« Nous souhaitons comprendre comment réparer la moelle épinière »
Après 8 ans de recherche pour améliorer la qualité de vie de personnes paralysées suite à des lésions de la moelle épinière, Jordan Squair, chercheur à l'EPFL, reçoit aujourd’hui le BioInnovation Institute & Science Prize for Innovation. Ce dernier récompense les scientifiques travaillant à l'intersection des sciences de la vie et de l'entrepreneuriat.
Jeune étudiant, Jordan Squair est passionné par l'idée de développer de nouveaux traitements pour améliorer la vie des patients et patientes, et commence des études de médecine. Un master et un doctorat plus tard, convaincu de vouloir dédier ses forces aux personnes paralysées suite à des lésions de la moelle épinière, il verra l'impact direct de son travail : il intègre comme post-doctorant le laboratoire de Grégoire Courtine, à l'EPFL, dont les recherches visent à redonner une mobilité à ces personnes, participe au développement d'implants et assistera aux opérations des premiers malades bénéficiant de ces systèmes de stimulation neuronale, par la neurochirurgienne suisse Jocelyne Bloch. « Voir que les implants fonctionnent et que la qualité de vie du patient se transforme dès les jours qui suivent est une expérience incroyable », confirme le chercheur.
Son expertise dans le contrôle de la pression artérielle, développée durant son master et son doctorat, amène le Canadien à quitter Vancouver pour rejoindre le laboratoire UPCOURTINE en 2018. En effet, si les recherches consacrées aux lésions de la moelle épinière visent surtout à redonner de la mobilité et à restaurer les fonctions des membres paralysés des personnes touchées, d'autres symptômes les affectent également, avec des conséquences importantes sur leur santé. Un mauvais fonctionnement de leur pression sanguine, ou « hypotension orthostatique », provoquant des vertiges ou des pertes d'équilibre au moindre mouvement, et obligeant parfois les patients et les patientes à rester alités, est l'un d'eux.
Le jeune chercheur poursuit ses recherches sur ce sujet à l'EPFL, en s'intéressant plus précisément à la façon dont la stimulation électrique épidurale, une stimulation des neurones grâce à un implant, permet de moduler la pression artérielle et d'améliorer ces symptômes. Les résultats, robustes, pourront être testés sur des primates, puis sur une malade que l'hypotension orthostatique empêchait de rester debout plus de quelques minutes. Après l'opération de l'implant, celle-ci a pu se redresser et marcher sur plusieurs centaines de mètres. « Jusqu'à aujourd'hui, elle n’a plus de syncope, malgré la progression de sa maladie », souligne Jordan Squair.
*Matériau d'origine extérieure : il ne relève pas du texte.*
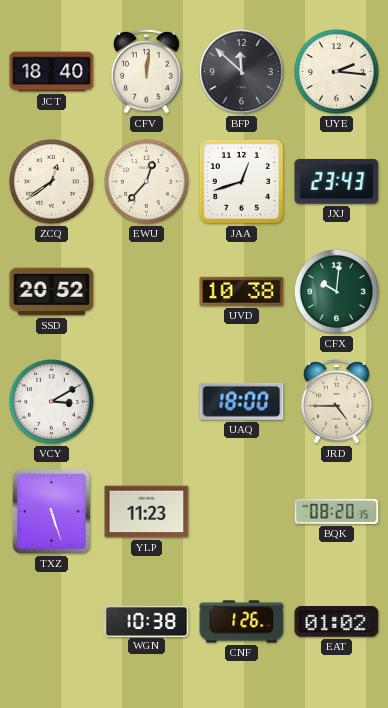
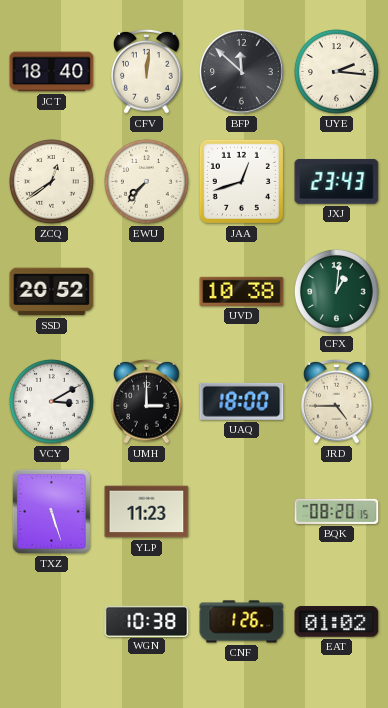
EWU: 12:37 -> 7:37
CFX: 10:01 -> 1:01
UMH: none -> 3:00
« J'ai choisi d'étudier la médecine pour améliorer la vie des gens, pour voir les malades faire des choses ou profiter de leur vie d'une façon qui n'aurait pas été possible sans notre intervention, sans nos recherches », explique le scientifique. « Et si plus de personnes pouvaient en profiter, si l'impact pouvait être encore plus significatif, alors notre travail aurait encore plus de sens ». Son poste de collaborateur Ambizione SNF, ainsi que son engagement pour la spin-off de l'EPFL ONWARD Medical, qui développe et commercialise une thérapie stimulant la moelle épinière pour rétablir la motricité et les fonctions autonomes des malades atteints de problèmes neurologiques, lui offrent la possibilité de travailler sur cette nouvelle étape.
Car si, comme le souligne le chercheur, les neuroprothèses peuvent améliorer la qualité de vie de patientes et des patients paralysés, elles ne les guérissent pas. « Notre prochain objectif est de travailler à cette guérison, en étudiant comment réparer la moelle épinière biologiquement », indique Jordan Squair. Pour cela, il utilisera ses compétences en bio-informatique et ses connaissances des thérapies génétiques, pour comprendre quelle est la réaction de chacune de nos cellules face à une blessure. « Si on comprend cela, alors on peut également comprendre comment les faire revenir à leur état initial ».